A recent edition of AOM Learning and Education carries a well-written and thought-provoking article about Problem Based Learning (Toni Ungaretti, Kenneth Thompson, Alex Miller and Tim O. Peterson). It particularly caught my eye because its very clear and confident definition of ‘Problem Based Learning’ seems to me to also describe the case method.
A common definition?
It set me wondering if we proponents of the case method, in fact, share much common ground with equally dedicated proponents of other approaches to student engagement in classroom discussion, and whether we can arrive at a common, umbrella definition that by combining our voices would increase our impact in faculty development and pedagogic units around the world.
So I dropped the authors a line and asked about the boundaries that define PBL. What distinguishes PBL from the case method?
They replied with some very collaborative, open and thoughtful responses. Here is some of what they said:
- A case is a problem that has a solution that can be shared or not with students.
- A PBL problem has no solution; it is an issue that needs to be addressed. In many cases it is ill-defined and part of the process is to define it.

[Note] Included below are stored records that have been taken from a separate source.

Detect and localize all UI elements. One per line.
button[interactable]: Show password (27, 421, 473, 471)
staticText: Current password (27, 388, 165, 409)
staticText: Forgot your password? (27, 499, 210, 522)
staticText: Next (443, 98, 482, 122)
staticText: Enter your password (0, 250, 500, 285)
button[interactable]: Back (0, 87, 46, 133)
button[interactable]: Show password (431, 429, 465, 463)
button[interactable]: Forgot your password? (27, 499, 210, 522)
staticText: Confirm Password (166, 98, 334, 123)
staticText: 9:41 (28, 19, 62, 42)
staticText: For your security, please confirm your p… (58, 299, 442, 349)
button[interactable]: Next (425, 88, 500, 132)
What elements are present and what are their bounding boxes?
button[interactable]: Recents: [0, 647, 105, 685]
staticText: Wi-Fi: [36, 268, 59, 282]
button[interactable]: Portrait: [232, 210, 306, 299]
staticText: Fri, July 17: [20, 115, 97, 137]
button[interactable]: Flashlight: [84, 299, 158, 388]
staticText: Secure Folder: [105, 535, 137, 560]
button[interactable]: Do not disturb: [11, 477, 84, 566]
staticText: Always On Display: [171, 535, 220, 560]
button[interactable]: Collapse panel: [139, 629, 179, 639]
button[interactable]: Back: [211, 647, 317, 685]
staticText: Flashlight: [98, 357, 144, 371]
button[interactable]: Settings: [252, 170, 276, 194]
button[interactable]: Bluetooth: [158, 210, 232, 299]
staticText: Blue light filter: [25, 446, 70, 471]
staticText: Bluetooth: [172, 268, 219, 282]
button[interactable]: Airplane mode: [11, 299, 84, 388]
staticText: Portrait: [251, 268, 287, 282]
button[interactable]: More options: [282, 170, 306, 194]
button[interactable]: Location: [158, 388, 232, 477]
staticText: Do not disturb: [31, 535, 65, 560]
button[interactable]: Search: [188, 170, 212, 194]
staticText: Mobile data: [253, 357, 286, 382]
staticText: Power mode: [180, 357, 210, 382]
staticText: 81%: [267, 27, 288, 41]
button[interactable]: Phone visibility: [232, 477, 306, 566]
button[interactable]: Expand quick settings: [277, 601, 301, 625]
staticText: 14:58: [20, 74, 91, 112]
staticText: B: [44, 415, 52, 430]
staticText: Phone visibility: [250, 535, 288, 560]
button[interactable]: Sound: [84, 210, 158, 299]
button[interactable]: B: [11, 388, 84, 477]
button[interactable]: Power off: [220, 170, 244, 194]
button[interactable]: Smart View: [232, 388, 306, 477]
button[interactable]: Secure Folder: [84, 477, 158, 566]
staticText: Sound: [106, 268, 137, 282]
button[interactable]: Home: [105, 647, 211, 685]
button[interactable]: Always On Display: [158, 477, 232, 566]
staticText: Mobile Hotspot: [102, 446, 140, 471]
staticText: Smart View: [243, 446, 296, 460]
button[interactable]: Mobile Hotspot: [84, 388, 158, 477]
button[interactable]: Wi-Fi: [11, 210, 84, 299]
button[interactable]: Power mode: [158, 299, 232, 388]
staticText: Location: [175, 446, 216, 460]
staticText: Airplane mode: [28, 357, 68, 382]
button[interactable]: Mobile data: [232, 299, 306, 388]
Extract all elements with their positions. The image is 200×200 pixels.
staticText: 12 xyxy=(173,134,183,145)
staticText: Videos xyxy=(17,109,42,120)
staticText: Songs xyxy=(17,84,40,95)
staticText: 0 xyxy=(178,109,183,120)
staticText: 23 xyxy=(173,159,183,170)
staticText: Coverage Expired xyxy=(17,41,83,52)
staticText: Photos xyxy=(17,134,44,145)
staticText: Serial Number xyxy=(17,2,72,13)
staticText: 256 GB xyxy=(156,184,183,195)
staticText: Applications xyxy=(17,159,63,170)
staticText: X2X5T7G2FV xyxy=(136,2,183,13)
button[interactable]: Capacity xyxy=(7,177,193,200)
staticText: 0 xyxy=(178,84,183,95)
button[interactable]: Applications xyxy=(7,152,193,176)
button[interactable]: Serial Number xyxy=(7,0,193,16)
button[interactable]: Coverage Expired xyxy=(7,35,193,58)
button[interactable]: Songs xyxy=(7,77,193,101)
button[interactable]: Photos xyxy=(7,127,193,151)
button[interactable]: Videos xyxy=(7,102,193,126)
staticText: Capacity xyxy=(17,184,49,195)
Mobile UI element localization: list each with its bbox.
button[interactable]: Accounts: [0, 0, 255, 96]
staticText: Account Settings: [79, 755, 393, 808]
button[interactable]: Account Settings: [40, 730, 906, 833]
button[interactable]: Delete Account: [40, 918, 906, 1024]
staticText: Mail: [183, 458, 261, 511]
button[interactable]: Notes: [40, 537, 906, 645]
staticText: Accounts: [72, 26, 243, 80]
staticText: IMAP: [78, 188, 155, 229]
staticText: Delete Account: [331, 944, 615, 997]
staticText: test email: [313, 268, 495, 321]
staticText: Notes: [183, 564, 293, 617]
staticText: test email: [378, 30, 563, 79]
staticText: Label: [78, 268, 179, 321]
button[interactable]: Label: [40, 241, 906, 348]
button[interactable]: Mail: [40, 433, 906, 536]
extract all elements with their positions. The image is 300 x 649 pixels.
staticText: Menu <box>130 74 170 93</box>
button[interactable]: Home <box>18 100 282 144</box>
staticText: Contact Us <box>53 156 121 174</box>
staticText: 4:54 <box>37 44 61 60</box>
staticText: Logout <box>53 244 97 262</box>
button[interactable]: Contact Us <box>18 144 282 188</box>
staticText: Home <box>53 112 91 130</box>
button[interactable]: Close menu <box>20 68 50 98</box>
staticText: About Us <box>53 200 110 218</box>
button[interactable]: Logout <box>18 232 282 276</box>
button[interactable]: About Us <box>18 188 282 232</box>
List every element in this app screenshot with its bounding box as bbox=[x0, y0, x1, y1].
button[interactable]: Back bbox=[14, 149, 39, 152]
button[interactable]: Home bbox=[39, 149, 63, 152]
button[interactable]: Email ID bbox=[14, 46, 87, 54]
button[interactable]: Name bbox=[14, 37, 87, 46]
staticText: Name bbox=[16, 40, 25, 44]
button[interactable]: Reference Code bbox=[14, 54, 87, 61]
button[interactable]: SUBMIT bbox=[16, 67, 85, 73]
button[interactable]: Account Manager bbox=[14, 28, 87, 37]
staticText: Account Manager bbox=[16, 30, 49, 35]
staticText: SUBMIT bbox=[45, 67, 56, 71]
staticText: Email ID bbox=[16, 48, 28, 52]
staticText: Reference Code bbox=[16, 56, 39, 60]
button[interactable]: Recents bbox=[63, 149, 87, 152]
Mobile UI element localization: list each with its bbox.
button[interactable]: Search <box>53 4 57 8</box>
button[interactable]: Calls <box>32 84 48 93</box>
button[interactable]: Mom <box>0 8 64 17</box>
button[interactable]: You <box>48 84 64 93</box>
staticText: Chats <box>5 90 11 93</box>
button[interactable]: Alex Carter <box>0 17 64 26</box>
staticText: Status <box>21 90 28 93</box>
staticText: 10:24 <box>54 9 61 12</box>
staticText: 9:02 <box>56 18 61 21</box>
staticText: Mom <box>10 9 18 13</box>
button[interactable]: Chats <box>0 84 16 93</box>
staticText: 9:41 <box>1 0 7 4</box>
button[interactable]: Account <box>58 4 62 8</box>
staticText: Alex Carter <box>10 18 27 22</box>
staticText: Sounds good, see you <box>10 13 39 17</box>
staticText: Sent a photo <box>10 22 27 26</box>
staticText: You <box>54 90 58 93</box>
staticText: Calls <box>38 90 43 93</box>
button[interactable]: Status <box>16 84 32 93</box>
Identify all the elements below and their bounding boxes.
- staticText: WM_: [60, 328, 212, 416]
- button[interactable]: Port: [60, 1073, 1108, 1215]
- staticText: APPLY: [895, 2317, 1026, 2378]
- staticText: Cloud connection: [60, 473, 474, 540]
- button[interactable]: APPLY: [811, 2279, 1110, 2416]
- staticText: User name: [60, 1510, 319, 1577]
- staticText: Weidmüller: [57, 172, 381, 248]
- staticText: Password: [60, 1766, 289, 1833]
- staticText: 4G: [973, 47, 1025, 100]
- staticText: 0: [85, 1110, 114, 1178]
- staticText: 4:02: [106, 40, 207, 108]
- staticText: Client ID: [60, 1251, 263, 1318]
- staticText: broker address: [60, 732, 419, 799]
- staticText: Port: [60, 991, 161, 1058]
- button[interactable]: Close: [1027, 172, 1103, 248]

- A case study is very structured compared with a problem-based experience (PBL). The case, by providing direction and relevant data, leads the participant to the issues and the facts of the case. In PBL we create an environment for the students to determine what might be relevant to solve a problem and then help them find the data/information that will help them make the decision.
- (In living cases…) the students might be given some background on the company but much of the information they get comes directly from employees and senior administers face to face. This type of case is also closer to problem-based learning depending on the instructor’s intentions.”
So, do we need to re-name those approaches to student engagement that share the values of Socratic dialogue and, if we do, what should that name be?